En ce qui me concerne, je ne fais pas de plan… je n’arrive pas à avancer 🙁 par contre j’ai mon histoire bien ancrée dans ma tête et elle défile au fur et à mesure que je l’écris… me mettant mentalement dans les situations…
Pour moi, quand j’écris, mon 1er jet doit avoir un minimum de fautes ^^ pour me permettre de continuer…sinon je bloque 😉
Mais au final, ce 1er jet, sera finalement lu, relu et re relu autant de fois qu’il le faudra… mais pas avant un laps de temps… il faut savoir laisser reposer…
On est d’accord : cet article est une expérience personnelle ! Ce qui marche pour les uns ne marche pas forcément pour les autres. Il faut trouver sa méthode avant tout (mais tester celle des autres peut permettre de trouver la sienne !).
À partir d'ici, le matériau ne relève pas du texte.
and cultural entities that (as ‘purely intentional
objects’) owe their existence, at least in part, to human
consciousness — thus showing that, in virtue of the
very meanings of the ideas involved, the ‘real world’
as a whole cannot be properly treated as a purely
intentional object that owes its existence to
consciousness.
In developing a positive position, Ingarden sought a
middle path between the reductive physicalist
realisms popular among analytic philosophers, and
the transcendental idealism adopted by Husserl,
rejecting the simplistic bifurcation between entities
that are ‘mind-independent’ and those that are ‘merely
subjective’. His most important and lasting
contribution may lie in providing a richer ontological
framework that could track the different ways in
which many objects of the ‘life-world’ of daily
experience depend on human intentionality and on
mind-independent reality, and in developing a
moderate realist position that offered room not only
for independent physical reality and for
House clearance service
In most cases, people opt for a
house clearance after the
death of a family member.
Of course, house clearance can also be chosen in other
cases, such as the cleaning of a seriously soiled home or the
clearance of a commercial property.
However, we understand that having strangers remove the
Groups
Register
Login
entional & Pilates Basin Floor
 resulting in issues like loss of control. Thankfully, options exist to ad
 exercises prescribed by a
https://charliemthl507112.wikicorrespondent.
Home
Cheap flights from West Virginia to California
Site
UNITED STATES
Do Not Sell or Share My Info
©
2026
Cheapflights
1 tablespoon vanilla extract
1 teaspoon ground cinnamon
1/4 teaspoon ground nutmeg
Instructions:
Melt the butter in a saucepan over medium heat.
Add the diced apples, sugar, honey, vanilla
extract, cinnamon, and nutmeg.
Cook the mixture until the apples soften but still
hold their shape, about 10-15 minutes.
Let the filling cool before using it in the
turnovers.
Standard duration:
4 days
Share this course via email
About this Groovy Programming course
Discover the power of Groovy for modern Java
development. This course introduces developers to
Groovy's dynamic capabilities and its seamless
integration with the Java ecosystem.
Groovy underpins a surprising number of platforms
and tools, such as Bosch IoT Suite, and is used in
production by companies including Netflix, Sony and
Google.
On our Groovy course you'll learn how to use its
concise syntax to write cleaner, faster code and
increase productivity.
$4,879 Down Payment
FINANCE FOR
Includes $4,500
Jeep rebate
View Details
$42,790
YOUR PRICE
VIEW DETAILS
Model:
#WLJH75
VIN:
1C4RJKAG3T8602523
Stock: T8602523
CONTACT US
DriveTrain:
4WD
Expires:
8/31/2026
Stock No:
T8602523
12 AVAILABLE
Oui, certains sont bloqués par la présence d’un plan. Pour ma part, le plan n’est pas un objet immuable : il m’arrive de le changer si je sens que l’histoire évolue et s’étoffe : c’est un bon moyen pour ne pas me sentir entravée dans ma créativité 🙂
Merci ton article m’a redonné confiance et courage.
Heureuse qu’il ait pu te servir ! 🙂
C’est un article pertinent dans lequel je retrouve beaucoup de mes convictions, que je partage aussi sur mon blog. Écrire, c’est clairement une question de travail et de persévérance, et les gens qui prétendent que c’est facile, qu’il n’y a pas besoin de retravailler ses textes, me hérissent fortement. D’ailleurs, mieux vaut ne pas jeter un œil à leurs écrits, on remarque vite ce manque d’implication et de travail… Bon courage dans ton entreprise d’écriture.
Le problème – un des problèmes- qu’on retrouve dans l’auto-édition est justement cette ignorance sur la nature du premier jet… Du coup, on trouve des livres catastrophiques (vraiment, j’ai été horrifiée plus d’une fois par des auteurs auto-édités!) parce que ces écrivains se sont fiés à des proches qui ont manqué des sens critique Et , du coup, ils perdent beaucoup de lecteurs potentiels lorsqu’ils sortent leur deuxième livre. Ça a de quoi démoraliser s’ils ne savent pas ce qu’ils ont fait de traversé.
Bonjour! J’ai 14 ans et je commence à écrire (ce que je n’appellerai pas un livre tant que le premier jet ne sera pas fini, au cas où j’abandonnerai avant la fin). Je lis de nombreux articles sur ce sujet, ce qui me permet de structurer un peu mes pensées. Pour ma part, j’ai testé de faire un plan mais des idées fusent donc je ne le suis pas vraiment. J’ai l’idée à long terme mais pour y arriver c’est un peu fouillis. Auriez-vous des conseils à me donner pour me concentrer sur ce qui est important et ce qui ne l’est pas svp? Une amie a déjà lu le texte déjà écrit, mais je n’en suis qu’au chapitre 10. Est-ce une bonne chose? Ou plus attendre la fin? J’espère que vous allez me répondre. Maë
Bonjour ! Cela dépend vraiment des auteurs alors je n’aurais pas de recette miracle à te donner. Si le plan est quelque chose qui est trop structuré pour toi et que tu as du mal à suivre, commence peut-être par faire un synopsis assez détaillé (un résumé de ton livre). Cela te permettra de fixer tes idées et de ne pas écrire des chapitres entiers que tu jetteras peut-être à la poubelle ensuite parce que tes idées sont parties dans tous les sens 😉 Pour ce qui est de la relecture de ton amie, je ne sais pas. Je te conseillerais plutôt d’attendre d’avoir écrit la fin, surtout si tu es du style à avoir les idées qui fusent, parce qu’elle va forcément t’influencer avec ses retours et tu risques de perdre un peu le fil et avoir de nouvelles idées.